Like its East European counterparts, the regime in the GDR did not allow its citizens to travel outside what at the time was known as the Socialist Camp. Stefan Appelius says that in East Germany people used to believe that Bulgaria barely guarded its borders and that the country was so poor that it couldn't even afford to buy ammunition for its border guards' guns. So, many East Germans believed this to be an easy option for escape. The reality was often much harsher and the Bulgarian guards and plainclothes acolytes of the authorities showed the fugitives no mercy.

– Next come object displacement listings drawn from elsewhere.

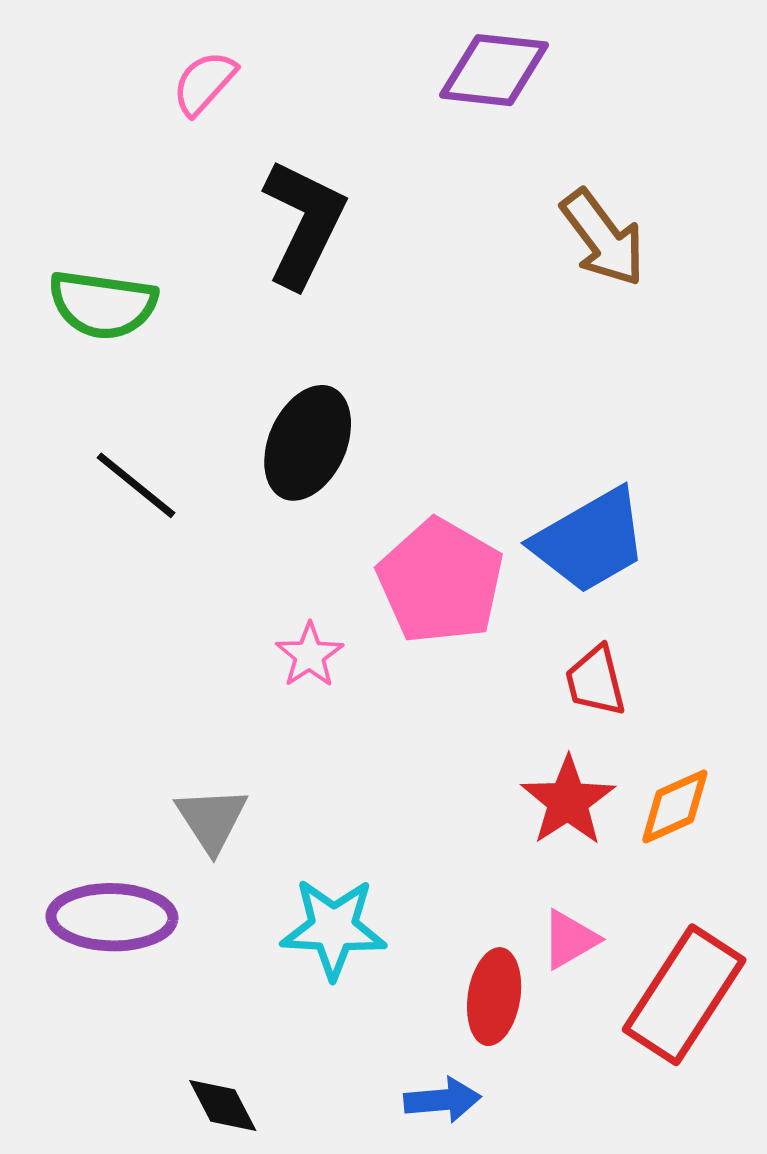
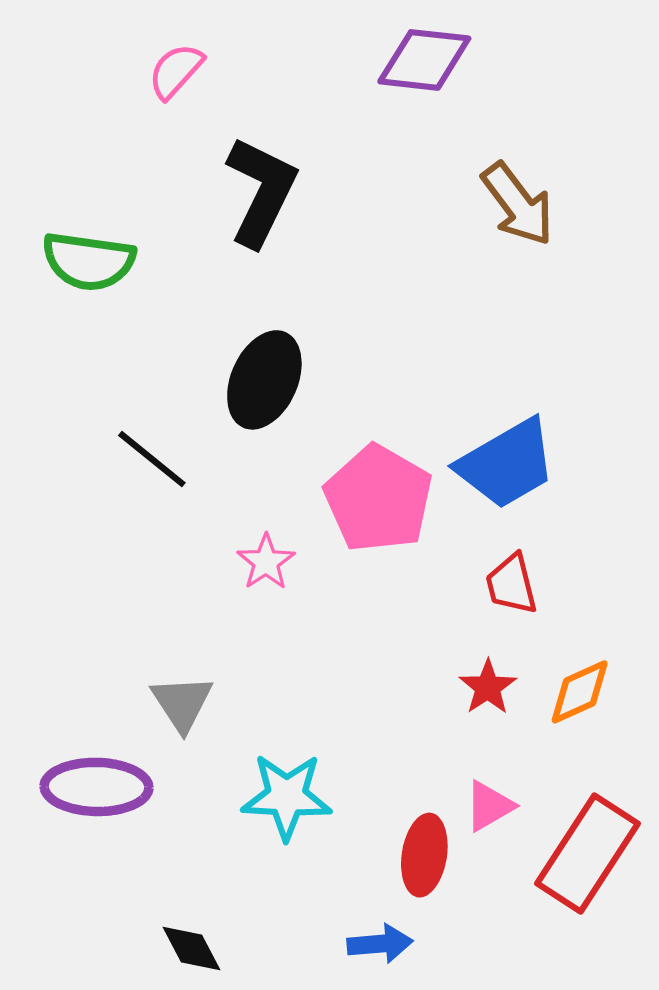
black line: (136, 485) -> (152, 459), moved
red star: (568, 801) -> (488, 687), size x0.7

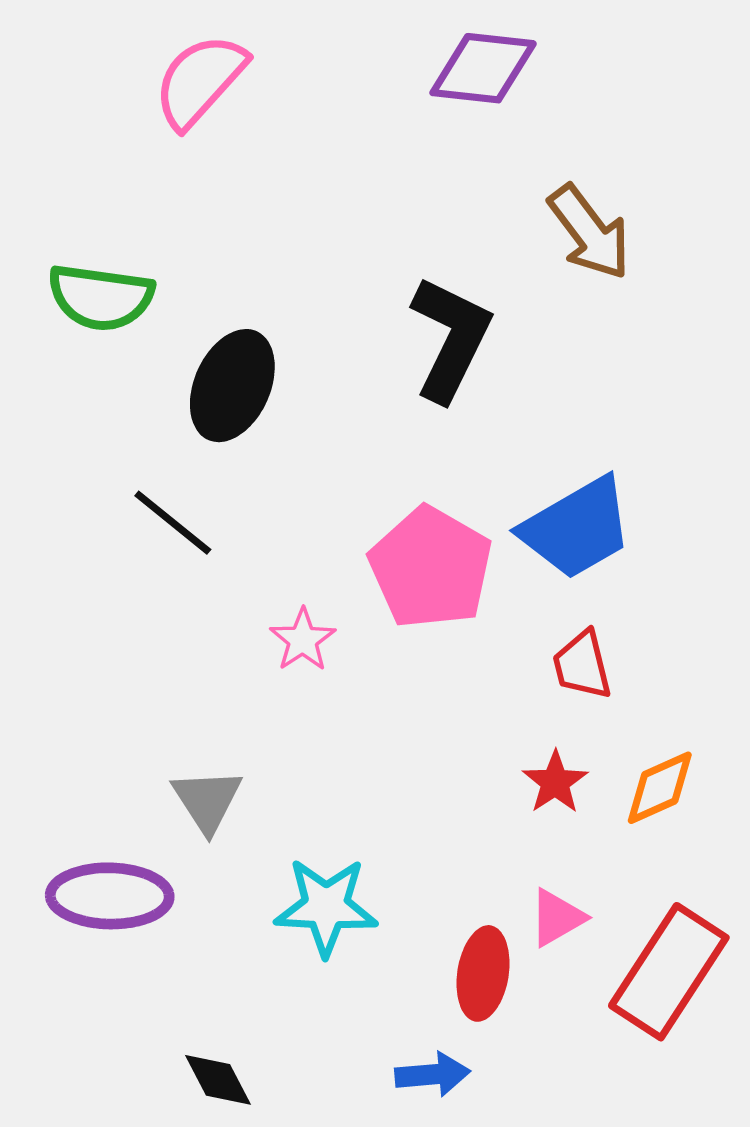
pink semicircle: (176, 71) -> (200, 81), size x1.5
black L-shape: (261, 191) -> (451, 339), moved
black ellipse: (264, 380) -> (232, 386), moved

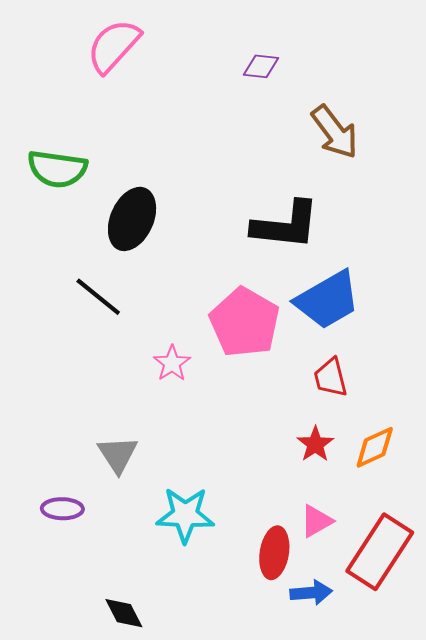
purple diamond: (483, 68) -> (261, 66), moved, size x0.6
black L-shape: (451, 339) -> (286, 225), moved, turned 70
purple ellipse: (110, 896) -> (62, 509), size x0.6
blue arrow: (433, 1074) -> (311, 593), moved

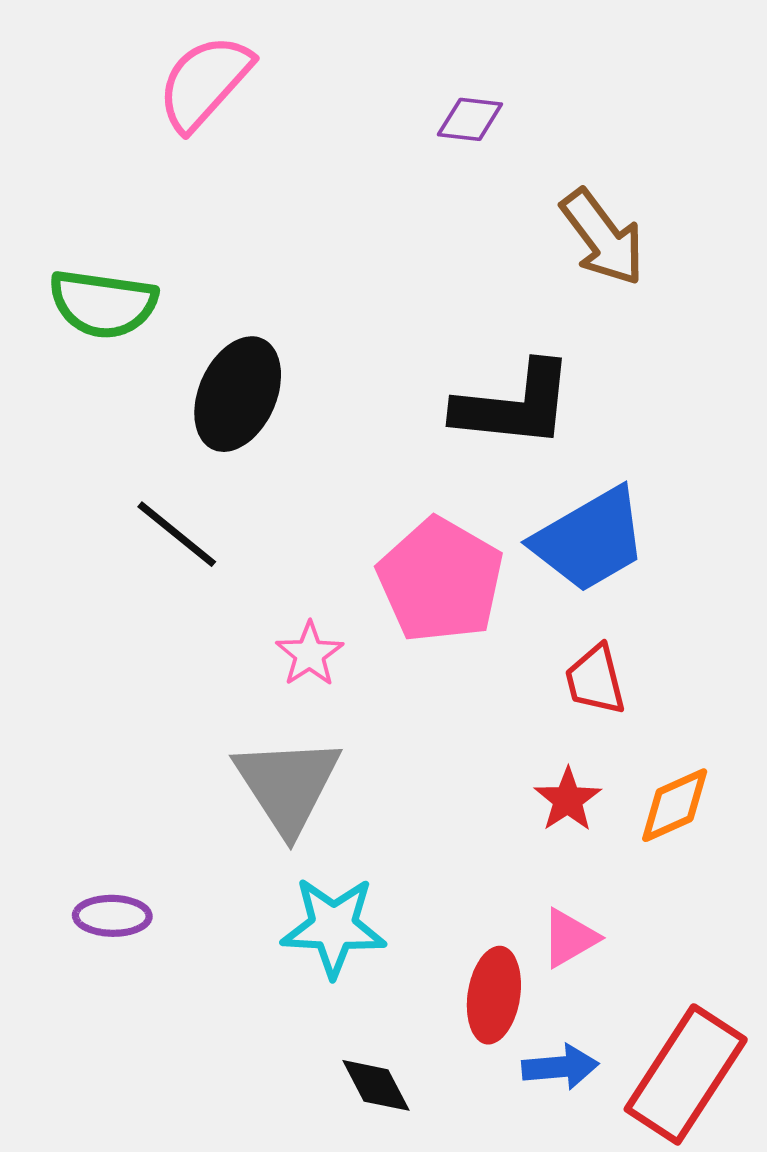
gray triangle: (118, 454) -> (287, 785), moved, size x1.5
red rectangle: (380, 552) -> (686, 1074), moved
black diamond: (124, 613) -> (376, 1085), moved

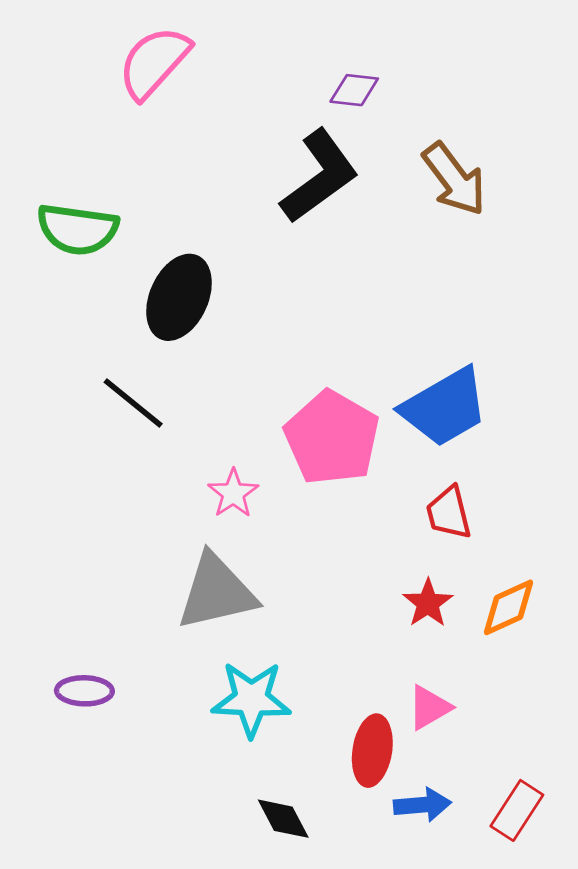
black L-shape: (514, 405) -> (319, 176), moved, turned -42
gray triangle: (287, 785) -> (217, 592), turned 50
red rectangle: (686, 1074) -> (517, 810), size x0.6

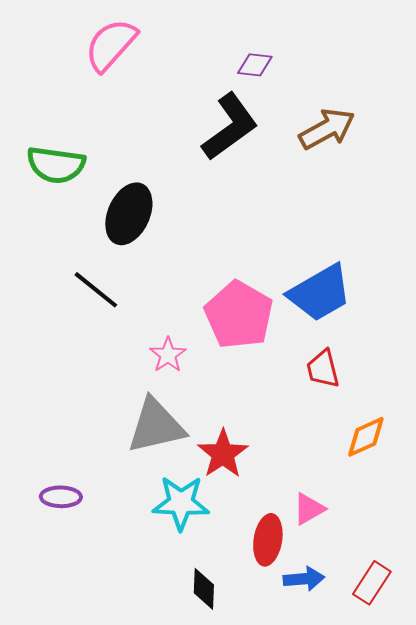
brown arrow: (454, 179) -> (327, 129), turned -82
red star: (428, 603) -> (223, 454), moved, size x1.4
black diamond: (283, 819) -> (204, 589), turned 30

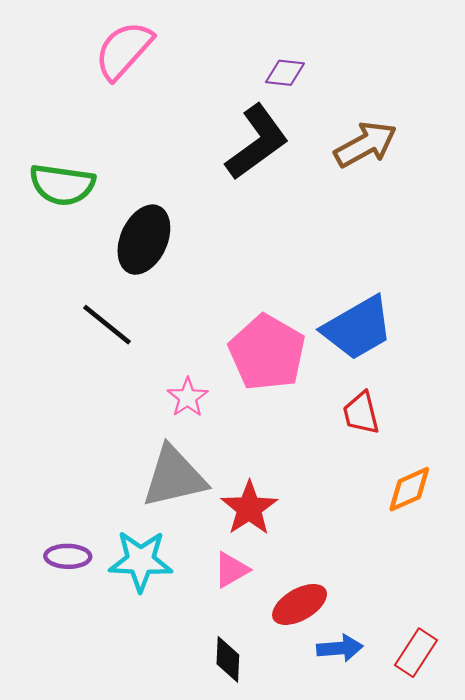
cyan star: (181, 503) -> (141, 561), moved
pink triangle: (309, 509) -> (231, 570), moved
red ellipse: (268, 540) -> (300, 604), turned 51

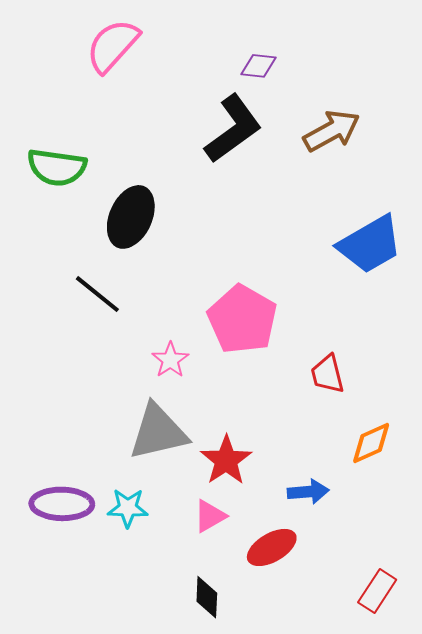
blue trapezoid: (358, 328) -> (370, 244), moved
purple ellipse: (68, 556) -> (62, 504), size x1.5
cyan star: (141, 561) -> (128, 508), size x0.7
blue arrow: (340, 648) -> (308, 492), moved

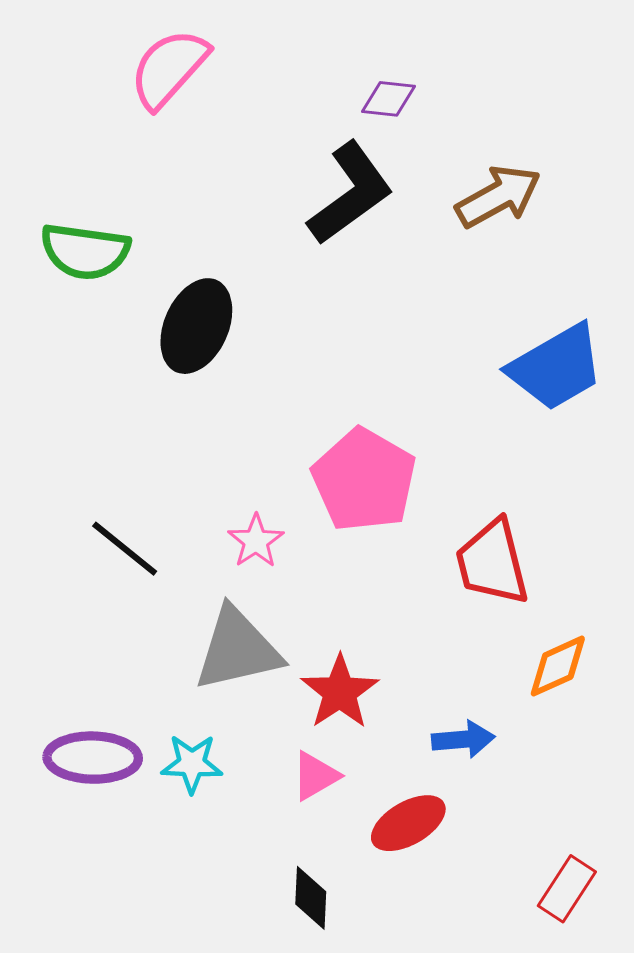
black line: (97, 294) -> (125, 549), moved
red trapezoid: (327, 374) -> (492, 562), size x1.5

Today, Stefan Appelius is often the only person able to give information about a number of missing citizens of the former GDR. It is only now that the relatives of those missing, who have often lived for decades in the hope that their family members were alive somewhere, are learning the bitter truth, and sometimes the exact location in Bulgaria where the bodies are buried. Most of the graves, however, are unmarked. Relatives' attempts to get information from the Bulgarian authorities after 1989 have failed so far. The Communist security services' files in the country have not been opened and are inaccessible. "Whenever you try to learn something about those times from the authorities in present-day Bulgaria," says Appelius, who often visits the country, "you are immediately faced with an impenetrable wall of silence. What's more, when they notice that somebody has a particular interest in these archives, the documents in question quickly disappear without a trace."
The TV programme and Appelius's forthcoming book draw back the curtain on a terrible truth which until now has been passed over in silence both in Germany and Bulgaria: the killing of civilians at the Bulgarian border before 1989. The Bulgarians are well aware that the number of their own countrymen who fell victim to the restrictive border regime is probably as high as that of foreigners. Finding the truth and calling somebody to account for these acts against humanity is a task that Bulgaria still has to deal with.
As far as the victims from the former GDR are concerned, the German prosecutor will certainly be asked to investigate. Premeditated murder is not statute-barred. Being an EU member now, Bulgaria will have to take a completely different approach to these and other events in its recent history.